He Shall Be Great

Charles Spurgeon on Luke 1:32, He shall be great.

“The man Christ Jesus stooped very low. In his first estate he was not great; he was very little when he hung upon his mother’s breast. In his after estate he was not great; but despised, rejected, and crucified. Indeed, he was so poor that he had nowhere to lay his head; and he was so cast out by the tongues of men that they called him a ‘fellow,’ mentioned him among drunken men and wine-bibbers, and even accused him of having a devil, and being mad. In the esteem of the great ones of the earth, he was an ignorant Galilean of whom they said, ‘We know not whence he is.’ His life binds up more fitly with the lowly annals of the poor than with the [royal] court-circular or whatever stood for that in Caesar’s day. In his own time his enemies could not find a word base enough to express their contempt of him. He was brought very low in his trial, condemnation, and suffering. Who thought him great when he was covered with bloody sweat, or when he was sold at the price of a slave, or when a guard came out against him with swords, and with lanterns, and with torches, as if he had been a thief…?”

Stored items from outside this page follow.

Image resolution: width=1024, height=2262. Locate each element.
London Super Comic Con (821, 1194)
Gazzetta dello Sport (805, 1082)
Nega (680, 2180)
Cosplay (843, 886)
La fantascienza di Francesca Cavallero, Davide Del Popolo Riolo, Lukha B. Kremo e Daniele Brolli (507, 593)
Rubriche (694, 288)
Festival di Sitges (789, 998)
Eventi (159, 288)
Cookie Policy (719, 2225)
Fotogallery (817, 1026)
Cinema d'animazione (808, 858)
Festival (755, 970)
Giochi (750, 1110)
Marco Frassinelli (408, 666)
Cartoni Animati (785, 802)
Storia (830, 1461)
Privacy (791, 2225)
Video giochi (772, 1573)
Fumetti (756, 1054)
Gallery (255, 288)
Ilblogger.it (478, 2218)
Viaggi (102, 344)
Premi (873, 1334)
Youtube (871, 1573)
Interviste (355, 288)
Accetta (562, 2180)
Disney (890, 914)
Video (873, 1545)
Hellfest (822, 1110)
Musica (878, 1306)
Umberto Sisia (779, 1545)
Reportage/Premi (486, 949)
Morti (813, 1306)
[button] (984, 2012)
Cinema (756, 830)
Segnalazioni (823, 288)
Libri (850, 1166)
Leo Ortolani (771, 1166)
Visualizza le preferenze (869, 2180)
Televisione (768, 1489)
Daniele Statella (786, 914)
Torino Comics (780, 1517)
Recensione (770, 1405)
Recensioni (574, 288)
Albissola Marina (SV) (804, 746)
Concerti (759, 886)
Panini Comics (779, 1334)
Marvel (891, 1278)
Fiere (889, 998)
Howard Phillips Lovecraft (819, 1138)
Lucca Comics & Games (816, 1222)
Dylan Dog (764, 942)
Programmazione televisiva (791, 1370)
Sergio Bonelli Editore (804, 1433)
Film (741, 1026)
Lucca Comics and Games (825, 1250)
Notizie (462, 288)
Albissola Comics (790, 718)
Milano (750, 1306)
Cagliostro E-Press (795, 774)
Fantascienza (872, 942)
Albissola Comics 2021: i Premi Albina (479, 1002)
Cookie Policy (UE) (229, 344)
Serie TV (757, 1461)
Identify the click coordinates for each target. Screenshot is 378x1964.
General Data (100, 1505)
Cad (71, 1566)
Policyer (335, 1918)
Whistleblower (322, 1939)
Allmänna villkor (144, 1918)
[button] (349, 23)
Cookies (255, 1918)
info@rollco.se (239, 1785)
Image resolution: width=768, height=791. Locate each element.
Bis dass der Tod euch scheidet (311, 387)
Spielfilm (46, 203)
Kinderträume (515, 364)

“The very man who was despised and spat upon, sits glorious on his Father’s throne. As man he is anointed ‘King of kings, and Lord of lords.’ As man he has been lifted up from the lowest depths, and set in the greatest heights to reign forever and ever.”

Taken from Spurgeon’s sermon preached the in the evening of the Lord’s Day service December 2, 1883, at the Metropolitan Tabernacle, Newington. No. 1760. Being his last sermon before his journey to the South of France.